YOUR INSTRUCTIONS
Where the string "ATTACH" appears in a line of the material below, copy that line.
═════ RECORDS FOR THIS TASK ═════
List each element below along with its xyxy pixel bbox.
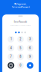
staticText: 1 (10, 38, 11, 41)
staticText: 4 (10, 46, 12, 50)
button[interactable]: Unlock with fingerprint (8, 62, 14, 69)
button[interactable]: 1 (8, 36, 14, 43)
button[interactable]: 7 (8, 54, 14, 60)
staticText: 6 (29, 46, 31, 50)
button[interactable]: Confirm passcode (27, 62, 33, 69)
staticText: Pattern and Password (12, 6, 30, 8)
staticText: 8 (20, 55, 22, 58)
staticText: 7 (10, 55, 12, 58)
staticText: Enter your passcode to continue (10, 25, 31, 26)
button[interactable]: 9 (27, 54, 33, 60)
staticText: 9 (29, 55, 31, 58)
staticText: 2 (20, 38, 22, 41)
staticText: Enter Passcode (14, 21, 27, 23)
staticText: 5 (20, 46, 22, 50)
button[interactable]: 2 (17, 36, 24, 43)
button[interactable]: 4 (8, 45, 14, 51)
button[interactable]: 3 (27, 36, 33, 43)
staticText: 0 (20, 64, 22, 67)
button[interactable]: 0 (17, 62, 24, 69)
button[interactable]: 6 (27, 45, 33, 51)
button[interactable]: 5 (17, 45, 24, 51)
staticText: 3 (29, 38, 31, 41)
button[interactable]: 8 (17, 54, 24, 60)
staticText: PIN, Fingerprint, (14, 3, 27, 5)
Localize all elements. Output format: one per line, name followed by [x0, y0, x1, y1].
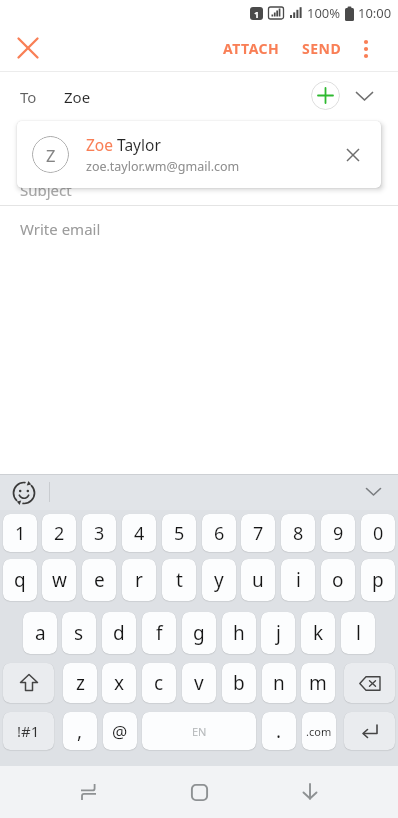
button[interactable]: j [261, 612, 295, 654]
staticText: o [332, 567, 344, 593]
button[interactable]: l [341, 612, 375, 654]
staticText: l [356, 620, 361, 646]
staticText: Zoe [86, 134, 113, 155]
button[interactable]: 0 [361, 514, 395, 552]
button[interactable]: @ [103, 712, 137, 750]
button[interactable]: 1 [3, 514, 37, 552]
button[interactable]: t [162, 559, 196, 601]
staticText: a [35, 620, 46, 646]
button[interactable]: 4 [122, 514, 156, 552]
staticText: Subject [20, 180, 72, 200]
button[interactable]: k [301, 612, 335, 654]
button[interactable]: 6 [202, 514, 236, 552]
button[interactable]: m [301, 663, 335, 703]
staticText: z [76, 670, 85, 696]
staticText: 1 [254, 8, 260, 20]
button[interactable]: z [63, 663, 97, 703]
staticText: x [114, 670, 125, 696]
staticText: q [14, 567, 26, 593]
staticText: s [74, 620, 84, 646]
staticText: i [296, 567, 301, 593]
button[interactable]: n [262, 663, 296, 703]
staticText: To [20, 87, 37, 107]
staticText: 3 [94, 521, 105, 546]
staticText: Z [46, 144, 56, 166]
button[interactable]: 7 [241, 514, 275, 552]
button[interactable]: p [361, 559, 395, 601]
button[interactable] [2, 477, 46, 508]
staticText: b [233, 670, 245, 696]
button[interactable]: e [82, 559, 116, 601]
button[interactable]: 8 [281, 514, 315, 552]
button[interactable] [352, 84, 376, 108]
staticText: 9 [333, 521, 344, 546]
button[interactable]: c [142, 663, 176, 703]
staticText: 6 [214, 521, 225, 546]
staticText: . [276, 718, 282, 744]
button[interactable]: w [42, 559, 76, 601]
staticText: u [252, 567, 264, 593]
button[interactable]: d [102, 612, 136, 654]
button[interactable] [358, 477, 388, 507]
staticText: !#1 [17, 721, 40, 741]
button[interactable]: x [102, 663, 136, 703]
button[interactable] [285, 767, 335, 817]
button[interactable]: Z [17, 121, 381, 188]
button[interactable] [8, 28, 48, 68]
button[interactable]: . [262, 712, 296, 750]
button[interactable]: r [122, 559, 156, 601]
button[interactable] [3, 663, 54, 703]
button[interactable]: v [182, 663, 216, 703]
staticText: j [276, 620, 281, 646]
button[interactable] [311, 81, 340, 110]
staticText: k [313, 620, 324, 646]
button[interactable]: i [281, 559, 315, 601]
staticText: 1 [15, 521, 26, 546]
button[interactable] [333, 135, 373, 175]
button[interactable]: y [202, 559, 236, 601]
button[interactable]: SEND [296, 33, 348, 64]
button[interactable]: g [182, 612, 216, 654]
staticText: h [233, 620, 245, 646]
staticText: d [113, 620, 125, 646]
button[interactable] [63, 767, 113, 817]
button[interactable]: a [23, 612, 57, 654]
button[interactable]: h [222, 612, 256, 654]
button[interactable]: EN [142, 712, 256, 750]
staticText: Write email [20, 219, 101, 239]
button[interactable]: 5 [162, 514, 196, 552]
button[interactable]: 9 [321, 514, 355, 552]
button[interactable] [174, 767, 224, 817]
button[interactable]: f [142, 612, 176, 654]
staticText: Taylor [113, 134, 161, 155]
staticText: 5 [174, 521, 185, 546]
button[interactable]: u [241, 559, 275, 601]
staticText: 2 [54, 521, 65, 546]
staticText: 10:00 [358, 4, 392, 22]
button[interactable]: q [3, 559, 37, 601]
button[interactable]: !#1 [3, 712, 54, 750]
staticText: 8 [293, 521, 304, 546]
button[interactable]: .com [302, 712, 336, 750]
button[interactable]: , [63, 712, 97, 750]
button[interactable] [352, 35, 380, 63]
button[interactable]: ATTACH [217, 33, 286, 64]
button[interactable]: 2 [42, 514, 76, 552]
button[interactable]: s [62, 612, 96, 654]
staticText: ATTACH [223, 39, 280, 58]
staticText: t [176, 567, 183, 593]
staticText: , [77, 718, 83, 744]
button[interactable]: 3 [82, 514, 116, 552]
staticText: y [214, 567, 224, 593]
button[interactable]: b [222, 663, 256, 703]
staticText: 0 [373, 521, 384, 546]
staticText: 7 [253, 521, 264, 546]
staticText: p [372, 567, 384, 593]
staticText: e [94, 567, 105, 593]
staticText: EN [192, 724, 207, 739]
button[interactable]: o [321, 559, 355, 601]
button[interactable] [344, 712, 395, 750]
staticText: g [193, 620, 205, 646]
button[interactable] [344, 663, 395, 703]
staticText: w [52, 567, 67, 593]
═════
OUTPUT OF THE EXERCISE
button[interactable]: ATTACH [217, 33, 286, 64]
staticText: ATTACH [223, 39, 280, 58]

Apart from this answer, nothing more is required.